Groups of mantled howlers can number as high as 40. Now what’s interesting to note here is that these groups usually consist of mantled howlers that are unrelated. This is because when howlers of either sex reach maturity they are kicked out of the group. Seems pretty harsh, but that’s nature. Like many monkeys this species is affected negatively by deforestation through two of its attributes make it easier for them to adapt to their changing environment than most primate species. Firstly they can persist in confined spaces. Secondly they are able to subsist on a diet of leaves. Of all the monkeys endemic to Central America they are the only one’s to eat large quantities of leaves. This is great for the overall survival of the species, but it also makes individuals lazy, because there’s just not a lot of nutrients or energy to be had from leaves. It’s for these reasons that the mantled howler spends the majority of it's time resting and sleeping.
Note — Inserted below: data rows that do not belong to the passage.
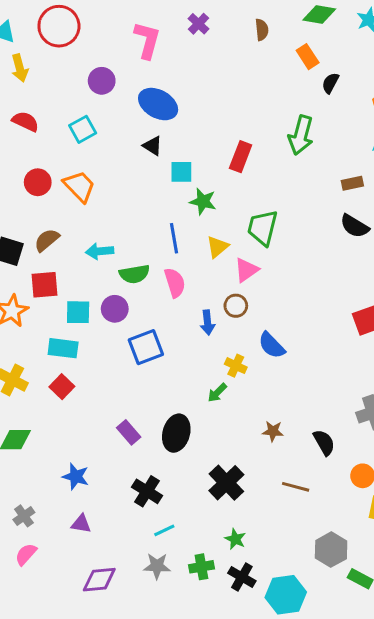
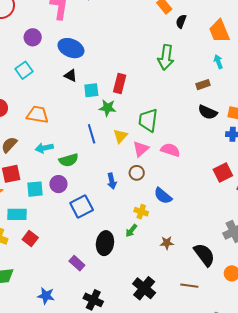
red rectangle: (241, 157) -> (120, 83), moved
orange trapezoid: (79, 186) -> (38, 115), moved, turned -30
pink semicircle: (175, 283) -> (170, 150), moved, turned -48
blue arrow: (208, 323) -> (112, 181), moved
cyan rectangle: (63, 348) -> (17, 214), moved
brown star: (273, 431) -> (167, 243), moved
black ellipse: (176, 433) -> (105, 243), moved
black semicircle: (324, 442) -> (204, 255), size x1.4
We’ve got just one more crazy monkey species to share with you guys. But first, as always we’d like to thank everyone out there for watching and please don’t forget to subscribe on your way out so you’ll get all of our new videos, which come out all the time.

Red Shanked Douc (duke)

These monkeys are along with a few other mentioned blessed with some pretty startling colors, as you can see from this little fellow at the Singapore Zoo. Pretty epic looking aren’t they? They’re native to Southeast Asia and, like too many monkeys are considered an endangered species. Their main threat is humans, who hunt the Red Shanked Douc and destroy their habitats.